Wednesday, November 25, 2009

Surrogates


Written 25 November, 2009

Surrogates

Sweetie and I recently watched the Jonathan Mostow film Surrogate, starring Bruce Willis.

In the near future, most people operate in the world by the use of robotic surrogates which they control from cocoons in their bedrooms. The surrogates live their lives, working, flirting, playing-- and even solving crimes (not that there's much crime).

Willis plays an FBI agent named Greer who, no surprise, uses a surrogate to do his job.

The plot devolves into the usual big-budget conspiracy drama-- but I don't want to talk about the plot.

I want to talk about the use of surrogates in the picture.

Imagine Honda's righteously named Asimo robot overlaid with skin and hair and controlled remotely by the user and there you have it. (Check out this to see real-world progress on this front.)

Surrogate's surrogates can do just about anything their human controllers can do, and save their humans from the risk of automobile accidents, falls, communicable disease, and random acts of violence. The surrogates are, no surprise, young-looking and thin and attractive, unlike, often, their humans, who may be fat and old or of a different sex.

No surprise here. But the surrogates in Surrogate are uniformly young and pretty, virtual Barbies and Kens.

Not that Barbie and Ken aren't the Second Life norm, but here you find furries and vampires and giant dragons and tiny bears and robots and bag ladies and hypersexualized shiny-skinned dominatrixes and overmuscled, overtattooed triangle-shaped men. All those are lacking in Surrogate.

In Alex Rivera's much less romanticized 2008 film Sleep Dealer (which we also recently watched), the Mexico/US border has been closed and Mexican workers are hired to do jobs in the U.S. via surrogates. These surrogates, however, look like robots, and their controllers must do physical actions to control them.


I vividly remember a scene in Robert A. Heinlein's The Moon is a Harsh Mistress, in which Manny, the protagonist, who has lost a limb, detaches his "social" hand and replaces it with a series of hands specialized for various mechanical tasks. I was taken aback for a moment, then realized there was absolutely no reason to construct a prosthetic device with the same limitations as hands made of flesh-- at least where there's work to be done.
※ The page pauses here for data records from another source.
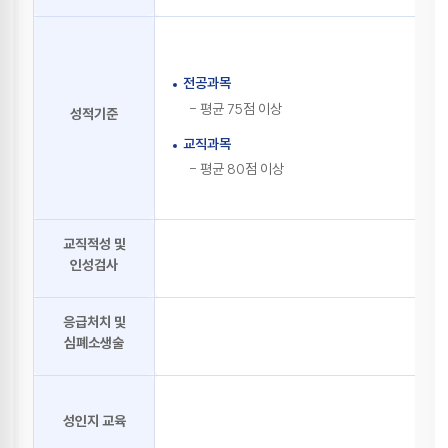
사람이 복적 또는 재입학한 경우에는 종전의 교직과정
이수예정자로서의 자격을 회복할 수 있다.
제7조
(교직 복수전공)
전공과목
①
사범대학 학생 또는 교직과정 이수예정자로 선발된
- 평균 75점 이상
성적기준
학생이 복수의 교원자격을 취득하고자 하는 경우에는
취득하고자 하는 표시 과목을 운영하는 학장에게 교직
교직과목
복수전공 이수신청을 하여야 한다. 다만, 사범대학
- 평균 80점 이상
학생이 사범대학 학과를 복수전공하는 경우에는
복수전공 신청으로 교직 복수전공 신청을 대신한다.
②
복수전공 선발 인원은 사범대학의 경우에는 학과(부)별
입학정원의 100% 이내, 교직과정이 설치된 대학의
교직적성 및
경우에는 학과(부)별 교직과정 승인인원 2배수 이내로
인성검사
한다.
③
교직 복수전공 이수예정자 선발 절차 등은 교직과정
이수예정자 선발 절차를 준용하되, 교직 적성 및 인성
응급처치 및
검사는 실시하지 아니한다.
심폐소생술
제8조
(교직 연합전공)
①
사범대학에 “통합과학” 및 "통합사회" 표시 과목
성인지 교육
교원자격증 수여를 위한 교직 연합전공을 두며,
(3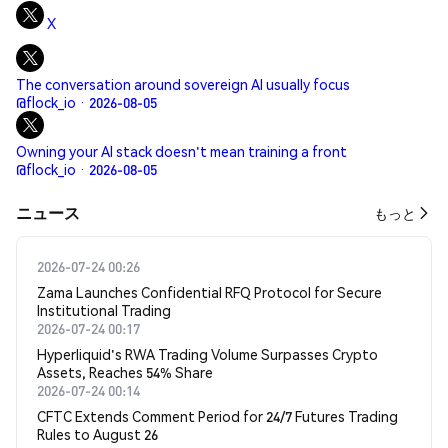
X
The conversation around sovereign AI usually focus
@flock_io · 2026-08-05
Owning your AI stack doesn't mean training a front
@flock_io · 2026-08-05
​​ニュース​​
もっと
2026-07-24 00:26
Zama Launches Confidential RFQ Protocol for Secure
Institutional Trading
2026-07-24 00:17
Hyperliquid's RWA Trading Volume Surpasses Crypto
Assets, Reaches 54% Share
2026-07-24 00:14
CFTC Extends Comment Period for 24/7 Futures Trading
Rules to August 26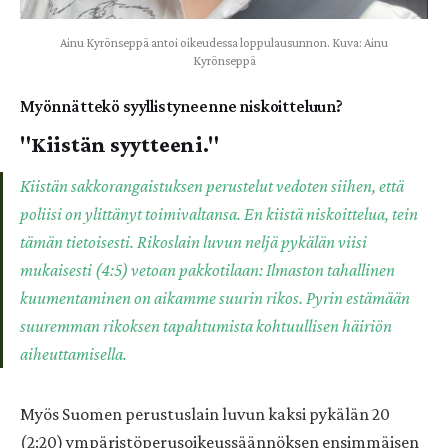
Ainu Kyrönseppä antoi oikeudessa loppulausunnon. Kuva: Ainu
Kyrönseppä
Myönnättekö syyllistyneenne niskoitteluun?
"Kiistän syytteeni."
Kiistän sakkorangaistuksen perustelut vedoten siihen, että
poliisi on ylittänyt toimivaltansa. En kiistä niskoittelua, tein
tämän tietoisesti. Rikoslain luvun neljä pykälän viisi
mukaisesti (4:5) vetoan pakkotilaan: Ilmaston tahallinen
kuumentaminen on aikamme suurin rikos. Pyrin estämään
suuremman rikoksen tapahtumista kohtuullisen häiriön
aiheuttamisella.
Myös Suomen perustuslain luvun kaksi pykälän 20
(2:20) ympäristöperusoikeussäännöksen ensimmäisen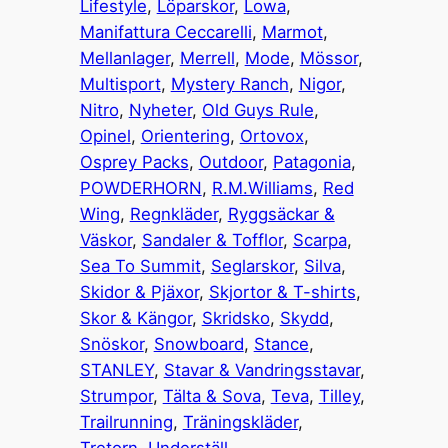
Lifestyle
, 
Löparskor
, 
Lowa
, 
Manifattura Ceccarelli
, 
Marmot
, 
Mellanlager
, 
Merrell
, 
Mode
, 
Mössor
, 
Multisport
, 
Mystery Ranch
, 
Nigor
, 
Nitro
, 
Nyheter
, 
Old Guys Rule
, 
Opinel
, 
Orientering
, 
Ortovox
, 
Osprey Packs
, 
Outdoor
, 
Patagonia
, 
POWDERHORN
, 
R.M.Williams
, 
Red
Wing
, 
Regnkläder
, 
Ryggsäckar &
Väskor
, 
Sandaler & Tofflor
, 
Scarpa
, 
Sea To Summit
, 
Seglarskor
, 
Silva
, 
Skidor & Pjäxor
, 
Skjortor & T-shirts
, 
Skor & Kängor
, 
Skridsko
, 
Skydd
, 
Snöskor
, 
Snowboard
, 
Stance
, 
STANLEY
, 
Stavar & Vandringsstavar
, 
Strumpor
, 
Tälta & Sova
, 
Teva
, 
Tilley
, 
Trailrunning
, 
Träningskläder
, 
Tretorn
, 
Underställ
, 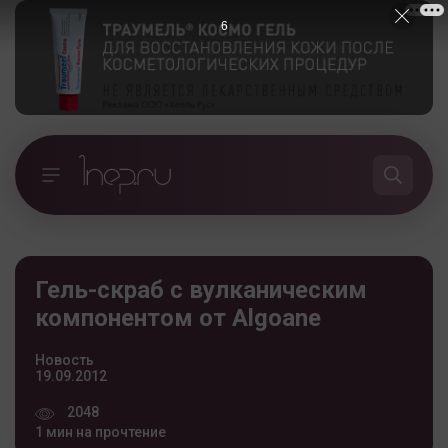
5
Гель-скраб с вулканическим
компонентом от Algoane
Новость
19.09.2012
2048
1 мин на прочтение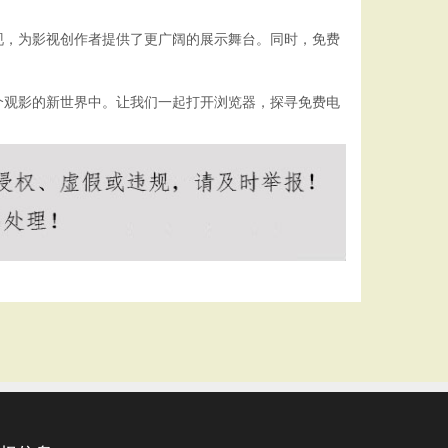
现，为影视创作者提供了更广阔的展示舞台。同时，免费
个观影的新世界中。让我们一起打开浏览器，探寻免费电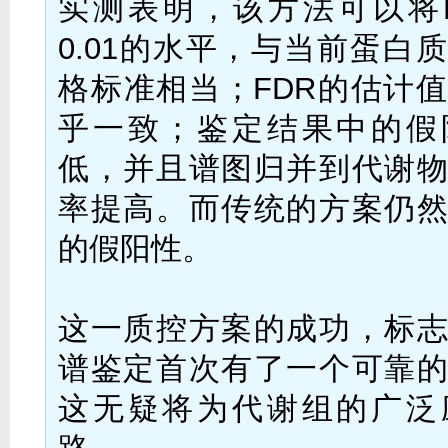
实测表明，该方法可以将
0.01的水平，与当前蛋白
格标准相当；FDR的估计
乎一致；鉴定结果中的假
低，并且谱图归并到代谢
率提高。而传统的方案仍
的假阳性。
这一质控方案的成功，标
谱鉴定首次有了一个可靠
这无疑将为代谢组的广泛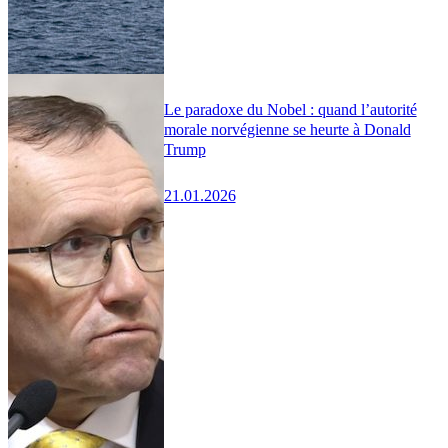
Le paradoxe du Nobel : quand l’autorité
morale norvégienne se heurte à Donald
Trump
21.01.2026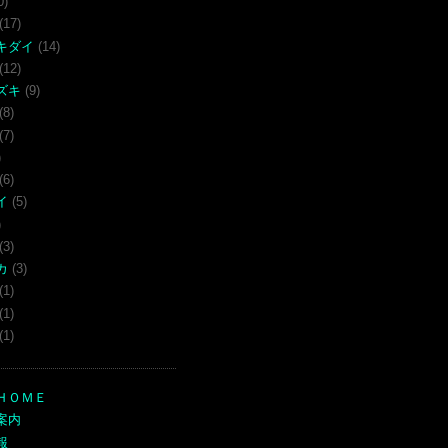
0)
(17)
キダイ
(14)
(12)
ズキ
(9)
(8)
(7)
)
(6)
イ
(5)
)
(3)
カ
(3)
(1)
(1)
(1)
ＨＯＭＥ
案内
報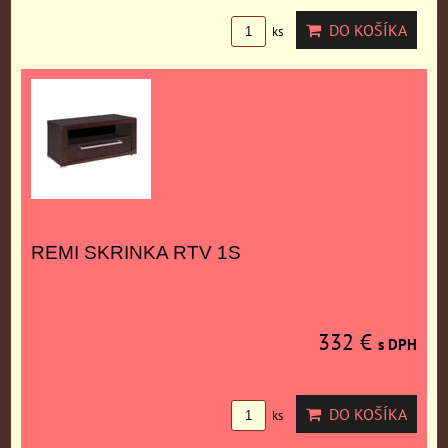
DO KOŠÍKA
ks
REMI SKRINKA RTV 1S
332 €
s DPH
DO KOŠÍKA
ks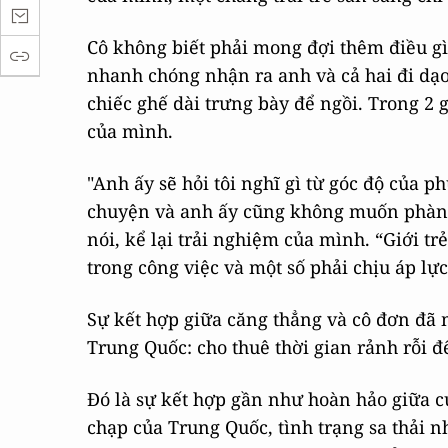
Cô không biết phải mong đợi thêm điều gì
nhanh chóng nhận ra anh và cả hai đi dạ
chiếc ghế dài trưng bày để ngồi. Trong 2 
của mình.
"Anh ấy sẽ hỏi tôi nghĩ gì từ góc độ của 
chuyện và anh ấy cũng không muốn phàn 
nói, kể lại trải nghiệm của mình. “Giới t
trong công việc và một số phải chịu áp lực
Sự kết hợp giữa căng thẳng và cô đơn đã 
Trung Quốc: cho thuê thời gian rảnh rỗi đ
Đó là sự kết hợp gần như hoàn hảo giữa c
chạp của Trung Quốc, tình trạng sa thải n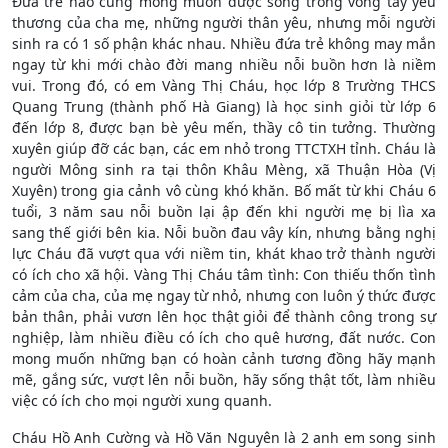
Đứa trẻ nào cũng mong muốn được sống trong vòng tay yêu
thương của cha mẹ, những người thân yêu, nhưng mỗi người
sinh ra có 1 số phận khác nhau. Nhiều đứa trẻ không may mắn
ngay từ khi mới chào đời mang nhiều nỗi buồn hơn là niềm
vui. Trong đó, có em Vàng Thị Cháu, học lớp 8 Trường THCS
Quang Trung (thành phố Hà Giang) là học sinh giỏi từ lớp 6
đến lớp 8, được bạn bè yêu mến, thầy cô tin tưởng. Thường
xuyên giúp đỡ các bạn, các em nhỏ trong TTCTXH tỉnh. Cháu là
người Mông sinh ra tại thôn Khâu Mèng, xã Thuận Hòa (Vị
Xuyên) trong gia cảnh vô cùng khó khăn. Bố mất từ khi Cháu 6
tuổi, 3 năm sau nỗi buồn lại ập đến khi người mẹ bị lìa xa
sang thế giới bên kia. Nỗi buồn đau vây kín, nhưng bằng nghị
lực Cháu đã vượt qua với niềm tin, khát khao trở thành người
có ích cho xã hội. Vàng Thị Cháu tâm tình: Con thiếu thốn tình
cảm của cha, của mẹ ngay từ nhỏ, nhưng con luôn ý thức được
bản thân, phải vươn lên học thật giỏi để thành công trong sự
nghiệp, làm nhiều điều có ích cho quê hương, đất nước. Con
mong muốn những bạn có hoàn cảnh tương đồng hãy mạnh
mẽ, gắng sức, vượt lên nỗi buồn, hãy sống thật tốt, làm nhiều
việc có ích cho mọi người xung quanh.
Cháu Hồ Anh Cường và Hồ Văn Nguyên là 2 anh em song sinh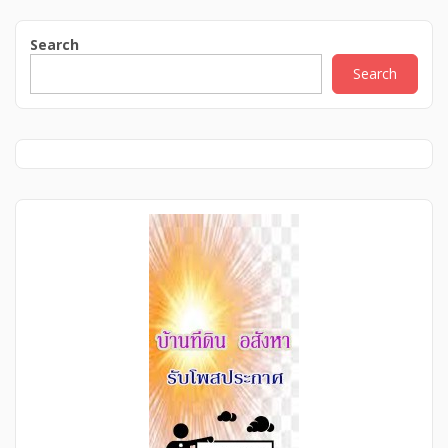
เมืองขอนแก่น โดยหมอผู้เชี่ยวชาญ ดูแลตรงจุดตั้งแต่ปัญหา
กระเพาะไปจนถึงตับหมดกังวลอาการปวดท้องจุกเสียด แน่นลิ้นปี่
Search
หรือแสบร้อนกลางอก ด้วยโปรแกรมรักษาแผลกรดไหลย้อน
ขอนแก่น อย่างตรงจุดและยั่งยืนยกระดับการดูแลสุขภาพตับด้วย
Search
นวัตกรรม ขอนแก่นตรวจไฟโบรสแกน เช็กพังผืดและไขมันพอก
ตับได้ทันทีโดยไม่ต้องเจาะชิ้นเนื้อวินิจฉัยแม่นยำ รู้ผลไว บริการ
เป็นกันเอง ไม่ต้องทนรอคิวนาน ต้องมาตรวจไฟโบรสแกน
ขอนแก่น ที่คลินิกหมอมนูญ ถนนประชาสโมสรพร้อมปรึกษา
แพทย์เฉพาะทางและนัดหมายเข้ารับบริการได้ทันทีที่ คลินิกนาย
แพทย์มนูญ ขอนแก่น โทร. 061-594-6390 ปลดล็อกสุขภาพตับ
และพุงยุบไร้กรด! คลินิกโรคตับขอนแก่น โดย หมอทางเดินอาหาร
ขอนแก่น นวัตกรรม ตรวจไฟโบรสแกนขอนแก่น แม่นยำ […]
So for me the surrogates in the low-budget Sleep Dealer show a lot more imagination than the big-budget Surrogate.

I mean, jeez, if I were a surrogate FBI agent I would have x-ray vision, an antenna that revolved on the top of my head and built-in heavy armament and shielding. Why not?

Still, I guess, Surrogate is worth a watch. But take a look at Sleep Dealer, too. It's a surprising movie.